All natural stone is fabricated with a particular type of surface texture or finish.
Some common types of surface finishes we see today are: polished, honed, acid-washed, saw-cut refined, flamed, split-faced, sandblasted, tumbled and brushed.
A polished surface is the only way to fully appreciate the colour and pattern of natural stone, and is far more popular. When a surface "closes" over and a polish is achieved the true colours of the natural stone can be fully appreciated, along with the intricacies of the pattern or veining.
A polished surface creates a beautiful glossy mirror shine from the natural reflection of the stone’s crystals.
The mirror-like shine is accomplished by using progressively finer polishing heads during the polishing process, similar to the way that sandpaper smoothes hardwood furniture - The finer the sandpaper, the smoother the surface.
The polish may last a long time or may be unstable depending on the type of stone.
Granite, marble and limestone are frequently polished, and require varying degrees of maintenance to preserve the shine.
A polished surface is not an applied finish, and cannot easily be replicated, but it has the advantage that it is relatively impervious to minor soiling by denying dirt particles a rough surface to adhere to. Accordingly, a polished stone surface can be very easy to maintain, in addition to looking great.
A polished surface doesn't change the nature of the stone, and cannot by itself protect the material from all the influences that may be encountered in daily use over the years.
Remember that we are dealing with a cross section of the stone. That cross section can unlock the secret of the stone's hidden colours and patterns, but in doing so it can expose the stone to elements for which no natural protection is afforded.
A honed surface provides a non-reflective flat, matte or satin finish creating a more informal and softer look.
This finish is created by grinding the cut face with successively finer grades of abrasive but stopping short of a full polish, and is a viable surface treatment for flooring
A honed finish do not show wear damage as dramatically and therefore are more economically maintained.
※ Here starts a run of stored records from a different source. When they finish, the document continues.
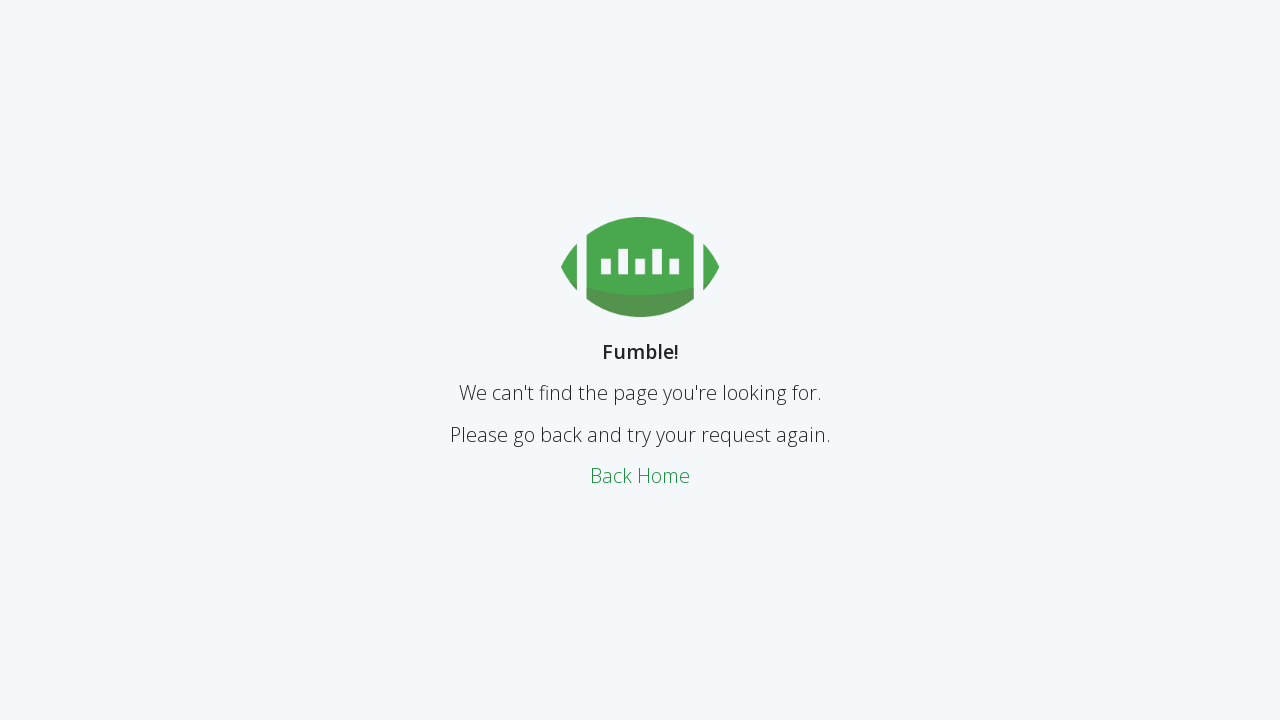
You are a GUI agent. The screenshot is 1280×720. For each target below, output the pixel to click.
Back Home (640, 475)
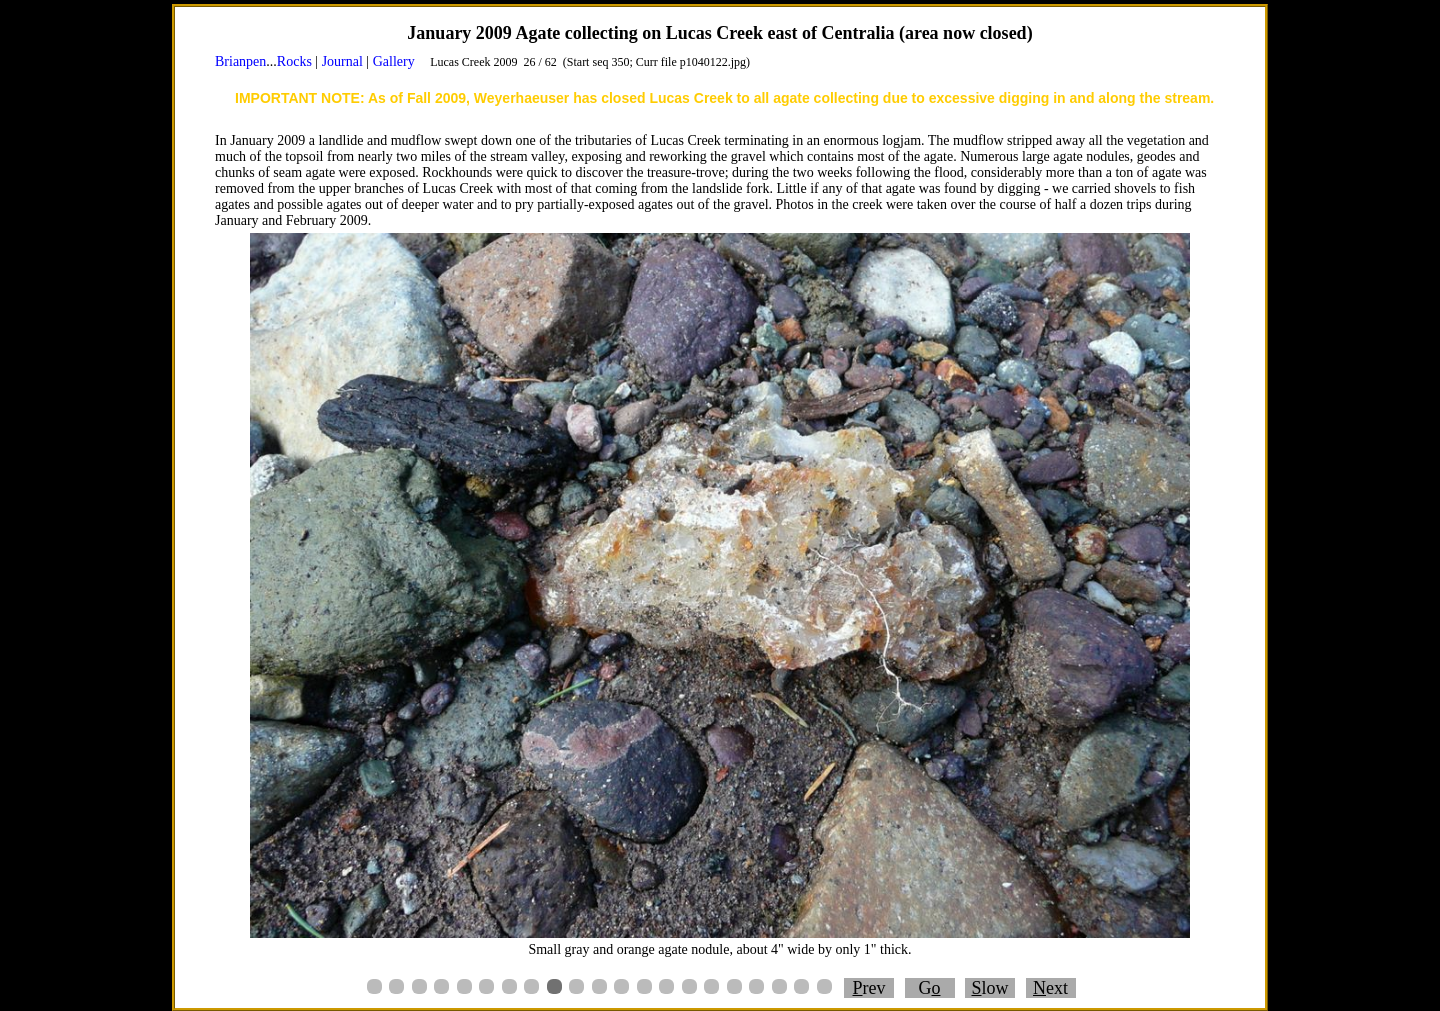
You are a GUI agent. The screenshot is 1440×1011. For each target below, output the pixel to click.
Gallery (394, 61)
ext (1050, 988)
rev (869, 988)
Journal (342, 61)
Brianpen (240, 61)
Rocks (294, 61)
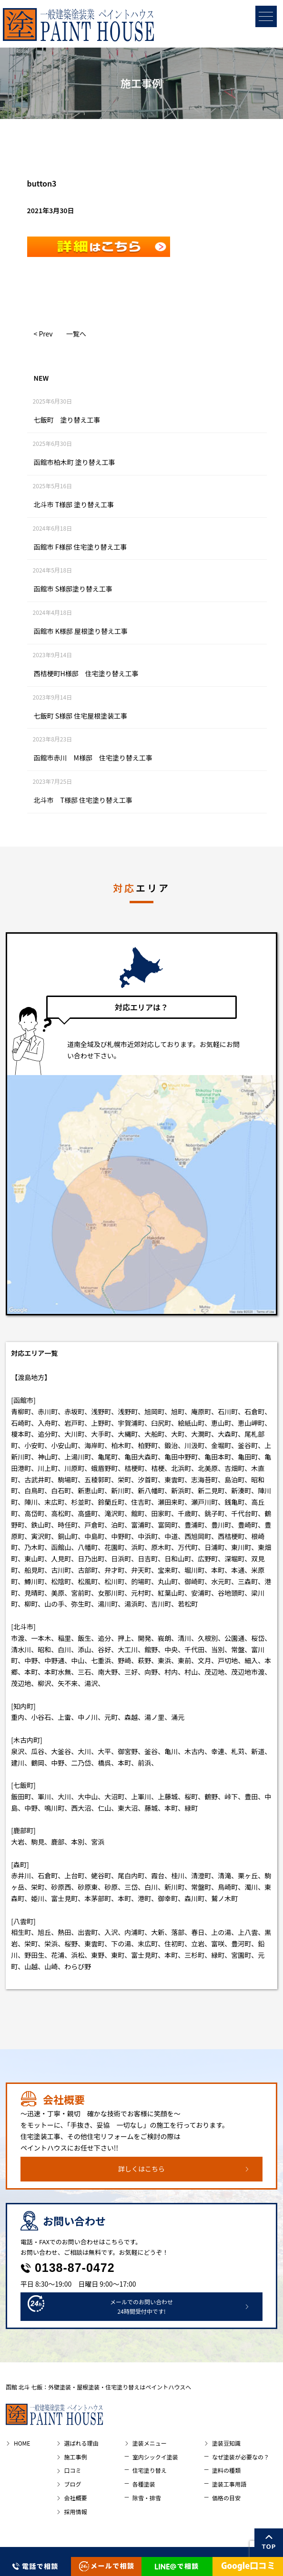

Less "compact" materials such as sandstones and some limestones cannot always be polished and routinely are offered in a honed finish. Other marbles and harder limestones that can be easily polished are sometimes honed to take advantage of the simple fact that minor wear and tear is not obvious on a surface that has an overall "sheen" rather than a "mirror finish" polish.
Marble, limestone, and slate would be your best choices for a honed finish.
A flamed finish is achieved by heating the surface of the stone to extreme temperatures, followed by rapid cooling.
The surface of the stone pops and chips leaving a rough, unrefined texture.
This process is usually done with granite. Flamed granite has a highly textured surface, making it ideal for areas where slip resistance might be a concern such external paving.
Sandblasted surfaces are becoming increasingly popular as they give a raw, organic look that is both natural and contemporary. To achieve a sandblasted finish, the stone is treated with a pressurised combination of sandy water, resulting in a highly textured (pitted) surface with a matte gloss. As with all textural stone surfaces, sandblasted stone is porous and needs proper treatment and maintenance.
A sandblasted finish is ideal for exterior applications as it provides more grip in wet conditions.
Brushed features a worn-down look achieved by brushing the surface of the stone, simulating natural wear over time.